Dès juillet 2024, l’exportation de bois en grumes sera interdite à partir de la Guinée équatoriale. L’annonce est faite par le vice-président Teodoro Obiang Nguema Mangue, via son compte X (ancien Twitter). « Seules seront admises les entreprises de transformation et de fabrication de meubles et produits dérivés », écrit celui qui est présenté comme le « successeur » de son père, le président de la République, Teodoro Obiang Nguema Mbazogo.
Cette annonce n’est pas la première du genre en Guinée équatoriale. En effet, en 2018, dans le but de transformer localement le bois et de promouvoir l’industrialisation, le chef de l’État équato-guinéen avait déjà signé un décret allant dans le sens d’interdire les exportations de bois en grumes. Seulement, suite aux plaintes des exploitants forestiers, la mesure avait été levée. Les autorités équato-guinéennes excipaient alors de leur volonté de « conserver nos forêts et respecter les engagements internationaux et de la CEMAC sur le changement climatique ».

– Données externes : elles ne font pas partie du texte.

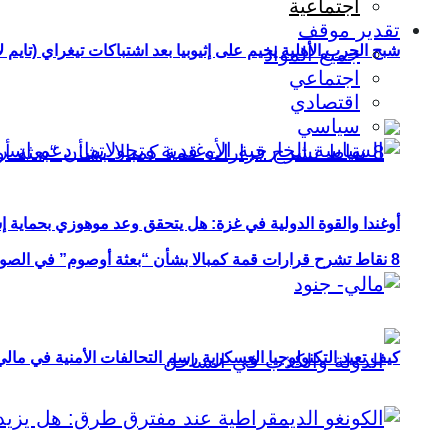
اجتماعية
تقدير موقف
شبح الحرب الأهلية يخيم على إثيوبيا بعد اشتباكات تيغراي (تايم ل
جميع المواد
اجتماعي
اقتصادي
سياسي
أوغندا والقوة الدولية في غزة: هل يتحقق وعد موهوزي بحماية إ
8 نقاط تشرح قرارات قمة كمبالا بشأن “بعثة أوصوم” في الصومال؟
كيف تعيد التكنولوجيا العسكرية رسم التحالفات الأمنية في مال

En tous les cas, après le Gabon qui a interdit l’accès du marché mondial à ses grumes depuis 2010, la Guinée équatoriale est le second pays de la Communauté économique et monétaire de l’Afrique centrale (CEMAC) à le faire. Le Cameroun est sur cette voie depuis 2017 avec l’application d’un droit de sortie aux grumes de 17,5% de la valeur Free on board (FOB). La loi de finances 2024 prévoit le faire passer à 75% à partir de 2024.

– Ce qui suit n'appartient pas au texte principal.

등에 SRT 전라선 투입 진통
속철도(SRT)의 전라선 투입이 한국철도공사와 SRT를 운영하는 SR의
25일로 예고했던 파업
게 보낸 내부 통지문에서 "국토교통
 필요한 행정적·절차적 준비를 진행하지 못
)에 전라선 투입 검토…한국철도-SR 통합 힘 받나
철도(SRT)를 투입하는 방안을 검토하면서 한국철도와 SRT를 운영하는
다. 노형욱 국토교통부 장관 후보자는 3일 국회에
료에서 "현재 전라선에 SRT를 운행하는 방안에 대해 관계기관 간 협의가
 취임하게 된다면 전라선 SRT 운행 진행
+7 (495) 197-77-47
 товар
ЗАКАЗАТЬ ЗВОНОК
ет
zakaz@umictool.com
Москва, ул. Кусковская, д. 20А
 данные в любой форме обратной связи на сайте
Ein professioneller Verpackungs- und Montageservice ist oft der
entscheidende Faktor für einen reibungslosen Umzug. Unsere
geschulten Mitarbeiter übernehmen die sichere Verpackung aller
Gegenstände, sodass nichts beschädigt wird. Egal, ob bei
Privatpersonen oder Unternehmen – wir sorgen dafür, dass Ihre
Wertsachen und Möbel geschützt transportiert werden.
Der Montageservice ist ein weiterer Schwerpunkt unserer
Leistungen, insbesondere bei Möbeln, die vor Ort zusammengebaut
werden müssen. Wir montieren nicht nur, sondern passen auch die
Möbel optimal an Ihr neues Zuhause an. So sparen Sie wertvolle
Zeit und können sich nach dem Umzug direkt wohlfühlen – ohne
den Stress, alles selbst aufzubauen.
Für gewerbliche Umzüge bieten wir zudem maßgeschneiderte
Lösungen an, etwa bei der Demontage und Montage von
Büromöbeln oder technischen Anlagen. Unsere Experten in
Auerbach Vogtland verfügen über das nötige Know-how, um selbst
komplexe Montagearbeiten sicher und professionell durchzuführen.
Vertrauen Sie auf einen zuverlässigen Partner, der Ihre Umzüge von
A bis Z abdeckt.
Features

Pour rappel, depuis 2020, la CEMAC a adopté une mesure communautaire de suspension commune dont l’application a été reportée à deux reprises. D’où certainement les initiatives prises au niveau de chacun des pays de cet espace sous-régional.

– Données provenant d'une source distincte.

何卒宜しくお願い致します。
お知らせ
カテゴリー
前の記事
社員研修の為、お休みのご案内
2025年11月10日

Les autorités communautaires justifient leurs atermoiements par « le manque à gagner que les États seront appelés à supporter », selon l’ancien président de la commission de la CEMAC, Daniel Ona Ondo. Qui estimait que « pour le Cameroun, par exemple, ce manque à gagner est évalué à 80 milliards FCFA représentant les taxes produites par l’exportation d’environ 2,4 millions de m3 chaque année ».